Russell Galen as Renaissance Man

by Bill Ectric

I think of literary agent Russell Galen as a Renaissance Man.

Martin Torgoff calls Galen “a true lover of words and books” in the acknowledgment section of Can’t Find My Way Home: America in the Great Stoned Age, 1945-2000.

Philip K. Dick dedicates his masterpiece VALIS, “To Russell Galen, who showed me the right way.”

Benson Bodrick writes, “My agent, Russell Galen, gave the book an early lift,” in the prologue to Wide as the Waters: The Story of the English Bible and the Revolution It Inspired.

One of my humanities professors told us that a “Renaissance Man” is one who places equal importance on physical, intellectual, and spiritual development.  Years later, it occurs to me that the three aforementioned books illustrate my professor’s definition.

In my zeal to categorize everything at the risk of oversimplification, I initially labeled Martin Torgoff’s Can’t Find My Way Home as physical (drugs being pleasures of the flesh), Philip K. Dick’s VALIS as intellectual (obviously), and Benson Bobrick’s Wide as the Waters as spiritual (church and Bible).

But with one turn of the transposition wheel, Can’t Find My Way Home easily clicks into the intellectual category (Harvard behaviorists compiling data from triple-blind LSD experiments); Wide As the Waters slides into the physical position (typesetting, books as art and artifact, doctrine physically enforced); and VALIS emerges in the religious slot (a Vast Active Living Intelligent System beams revelations directly into the protagonist’s mind, but is it God or is it Memorex?).

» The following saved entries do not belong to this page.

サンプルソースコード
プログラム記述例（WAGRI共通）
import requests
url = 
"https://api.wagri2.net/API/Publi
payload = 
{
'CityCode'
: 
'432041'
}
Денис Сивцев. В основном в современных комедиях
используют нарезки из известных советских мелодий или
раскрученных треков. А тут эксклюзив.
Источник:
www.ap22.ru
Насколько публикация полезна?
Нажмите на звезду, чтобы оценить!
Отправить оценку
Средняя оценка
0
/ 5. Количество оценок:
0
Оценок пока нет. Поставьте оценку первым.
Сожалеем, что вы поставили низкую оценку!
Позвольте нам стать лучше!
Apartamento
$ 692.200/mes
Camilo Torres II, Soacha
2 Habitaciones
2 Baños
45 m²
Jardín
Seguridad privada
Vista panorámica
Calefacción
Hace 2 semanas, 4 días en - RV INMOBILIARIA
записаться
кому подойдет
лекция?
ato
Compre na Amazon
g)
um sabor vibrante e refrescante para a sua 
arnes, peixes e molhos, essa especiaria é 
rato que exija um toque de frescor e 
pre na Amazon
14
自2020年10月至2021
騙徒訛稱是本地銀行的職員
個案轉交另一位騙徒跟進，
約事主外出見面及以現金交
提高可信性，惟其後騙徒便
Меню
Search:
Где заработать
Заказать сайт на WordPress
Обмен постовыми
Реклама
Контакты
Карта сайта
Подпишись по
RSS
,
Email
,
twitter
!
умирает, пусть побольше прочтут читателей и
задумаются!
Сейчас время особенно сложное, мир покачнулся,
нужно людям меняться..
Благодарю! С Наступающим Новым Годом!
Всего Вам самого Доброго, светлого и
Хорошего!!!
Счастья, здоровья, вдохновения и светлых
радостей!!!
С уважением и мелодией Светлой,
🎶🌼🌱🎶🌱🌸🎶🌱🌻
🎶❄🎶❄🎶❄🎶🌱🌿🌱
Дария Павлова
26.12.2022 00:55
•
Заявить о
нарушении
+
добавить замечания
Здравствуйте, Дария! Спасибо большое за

Wide as the Waters has a definite intellectual component with those prodigious multilingual scholars and the Derrida-like concept that the term literal translation might be an oxymoron. Can’t Find My Way Home has its share of the spiritual, from religious peyote ceremonies to twelve step programs and the Serenity Prayer. The physical aspect of VALIS is that the brain is still part of the body, so, while one may achieve temporary religious transcendence, we are ultimately closed systems of circling impulses. 

Maybe epiphanies glow in a fleeting nexus where the physical, intellectual, and spiritual merge and hover briefly in flux. Now, with my hippie days and my short-lived interest in going to seminary long past, I warmly recall the Zen proverb, “Before enlightenment, I chopped wood and carried water. After enlightenment, I chopped wood and carried water.” Profound revelations notwithstanding, I still have to go to sleep, wake up, eat breakfast, and mow the lawn.